Work order:
Repeat exactly the lines from the line containing "для EX300-5" through the last line of the records below, inclusive, and nothing else.

Source material: Begin

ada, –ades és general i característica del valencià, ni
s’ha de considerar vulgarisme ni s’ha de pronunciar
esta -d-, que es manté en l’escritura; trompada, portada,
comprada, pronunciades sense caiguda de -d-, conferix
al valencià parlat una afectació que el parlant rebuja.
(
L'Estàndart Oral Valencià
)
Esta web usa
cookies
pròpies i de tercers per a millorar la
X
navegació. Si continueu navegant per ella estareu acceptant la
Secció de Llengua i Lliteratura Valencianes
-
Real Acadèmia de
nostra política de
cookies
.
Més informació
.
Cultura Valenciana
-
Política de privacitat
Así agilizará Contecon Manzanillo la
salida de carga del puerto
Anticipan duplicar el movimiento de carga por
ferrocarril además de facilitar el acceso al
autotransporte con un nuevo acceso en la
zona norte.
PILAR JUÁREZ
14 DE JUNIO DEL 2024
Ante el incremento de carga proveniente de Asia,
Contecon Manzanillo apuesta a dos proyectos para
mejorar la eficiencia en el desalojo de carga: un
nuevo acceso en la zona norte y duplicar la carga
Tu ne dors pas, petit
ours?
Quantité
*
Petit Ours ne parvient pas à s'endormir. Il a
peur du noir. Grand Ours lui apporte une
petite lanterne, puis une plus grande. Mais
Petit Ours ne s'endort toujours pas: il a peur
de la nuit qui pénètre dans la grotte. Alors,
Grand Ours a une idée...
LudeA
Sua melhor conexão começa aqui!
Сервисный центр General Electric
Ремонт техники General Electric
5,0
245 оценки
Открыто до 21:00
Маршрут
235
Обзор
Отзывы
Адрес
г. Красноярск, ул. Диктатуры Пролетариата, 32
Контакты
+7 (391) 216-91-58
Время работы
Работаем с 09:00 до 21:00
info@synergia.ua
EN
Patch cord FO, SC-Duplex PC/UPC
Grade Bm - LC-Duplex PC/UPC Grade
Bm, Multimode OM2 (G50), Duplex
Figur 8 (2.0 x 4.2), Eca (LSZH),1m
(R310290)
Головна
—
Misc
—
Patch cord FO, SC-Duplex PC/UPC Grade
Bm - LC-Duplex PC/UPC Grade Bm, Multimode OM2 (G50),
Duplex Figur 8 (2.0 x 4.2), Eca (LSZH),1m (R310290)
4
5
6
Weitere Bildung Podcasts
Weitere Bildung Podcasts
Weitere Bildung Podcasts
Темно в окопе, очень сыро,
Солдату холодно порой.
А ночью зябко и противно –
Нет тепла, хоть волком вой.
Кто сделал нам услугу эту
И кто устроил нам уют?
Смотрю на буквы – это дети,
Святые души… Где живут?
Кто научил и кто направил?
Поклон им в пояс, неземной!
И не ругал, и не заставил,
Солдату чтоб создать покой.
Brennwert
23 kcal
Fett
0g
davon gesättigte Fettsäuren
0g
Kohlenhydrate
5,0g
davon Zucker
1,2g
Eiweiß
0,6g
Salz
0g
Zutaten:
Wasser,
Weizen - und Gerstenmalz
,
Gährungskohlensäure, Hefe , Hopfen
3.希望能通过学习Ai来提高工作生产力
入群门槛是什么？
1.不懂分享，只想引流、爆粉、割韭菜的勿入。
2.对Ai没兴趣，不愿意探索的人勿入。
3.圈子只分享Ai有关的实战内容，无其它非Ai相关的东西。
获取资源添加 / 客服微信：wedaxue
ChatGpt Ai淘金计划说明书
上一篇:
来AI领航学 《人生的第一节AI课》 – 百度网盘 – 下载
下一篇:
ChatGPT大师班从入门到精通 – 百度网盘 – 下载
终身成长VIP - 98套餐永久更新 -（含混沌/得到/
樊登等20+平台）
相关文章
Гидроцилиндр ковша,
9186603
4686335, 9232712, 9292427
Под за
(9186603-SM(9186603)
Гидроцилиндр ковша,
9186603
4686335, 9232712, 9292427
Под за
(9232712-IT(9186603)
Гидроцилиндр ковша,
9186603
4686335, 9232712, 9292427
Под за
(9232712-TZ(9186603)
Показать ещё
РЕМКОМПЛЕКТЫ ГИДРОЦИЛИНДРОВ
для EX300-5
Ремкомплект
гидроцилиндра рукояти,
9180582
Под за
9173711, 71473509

Source material: End

Output below:
для EX300-5
Ремкомплект
гидроцилиндра рукояти,
9180582
Под за
9173711, 71473509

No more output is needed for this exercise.